Page-level text extractions:
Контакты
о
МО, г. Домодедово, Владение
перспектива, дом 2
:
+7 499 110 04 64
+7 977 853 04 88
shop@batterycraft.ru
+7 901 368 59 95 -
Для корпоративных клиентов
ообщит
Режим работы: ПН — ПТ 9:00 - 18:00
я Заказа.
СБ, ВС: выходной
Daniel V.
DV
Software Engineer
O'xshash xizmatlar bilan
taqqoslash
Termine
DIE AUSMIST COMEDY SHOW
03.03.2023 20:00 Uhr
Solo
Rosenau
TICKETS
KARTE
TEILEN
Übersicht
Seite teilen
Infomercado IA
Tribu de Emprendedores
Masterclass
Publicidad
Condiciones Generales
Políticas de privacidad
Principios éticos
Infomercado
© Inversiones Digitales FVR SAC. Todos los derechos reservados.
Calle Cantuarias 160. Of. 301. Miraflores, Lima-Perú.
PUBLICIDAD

--

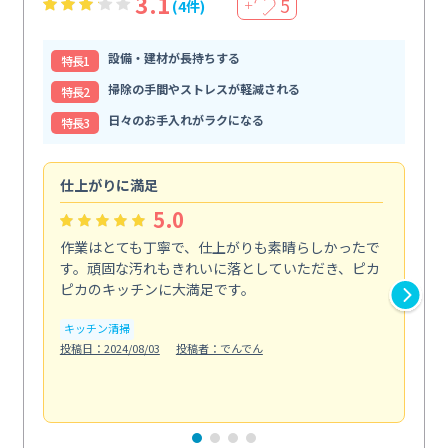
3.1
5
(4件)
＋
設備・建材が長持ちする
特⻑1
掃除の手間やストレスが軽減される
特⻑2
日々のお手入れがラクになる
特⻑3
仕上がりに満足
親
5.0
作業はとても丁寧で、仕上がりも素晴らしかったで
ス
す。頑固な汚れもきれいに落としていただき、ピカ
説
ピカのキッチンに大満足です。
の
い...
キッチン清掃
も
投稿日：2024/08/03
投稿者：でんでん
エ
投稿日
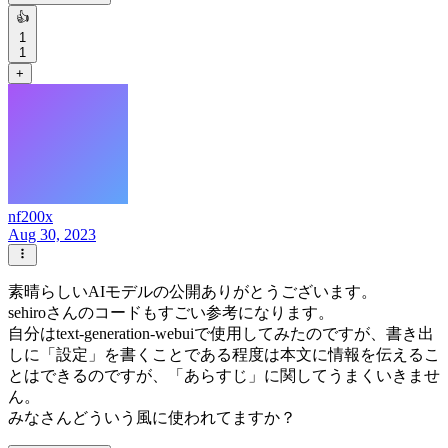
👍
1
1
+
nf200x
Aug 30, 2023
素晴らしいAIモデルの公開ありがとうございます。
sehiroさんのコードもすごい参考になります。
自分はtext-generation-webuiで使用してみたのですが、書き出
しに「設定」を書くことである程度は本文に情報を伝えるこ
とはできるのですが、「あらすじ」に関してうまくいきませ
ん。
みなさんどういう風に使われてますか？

DESCRIPTION OF THE TASK: Once the line with "日々のお手入れがラクになる" is found above, transcribe each line from it through the line with "みなさんどういう風に使われてますか？", exactly, and omit the pictures.

RESPONSE BOX:
日々のお手入れがラクになる
特⻑3
仕上がりに満足
親
5.0
作業はとても丁寧で、仕上がりも素晴らしかったで
ス
す。頑固な汚れもきれいに落としていただき、ピカ
説
ピカのキッチンに大満足です。
の
い...
キッチン清掃
も
投稿日：2024/08/03
投稿者：でんでん
エ
投稿日
👍
1
1
+
nf200x
Aug 30, 2023
素晴らしいAIモデルの公開ありがとうございます。
sehiroさんのコードもすごい参考になります。
自分はtext-generation-webuiで使用してみたのですが、書き出
しに「設定」を書くことである程度は本文に情報を伝えるこ
とはできるのですが、「あらすじ」に関してうまくいきませ
ん。
みなさんどういう風に使われてますか？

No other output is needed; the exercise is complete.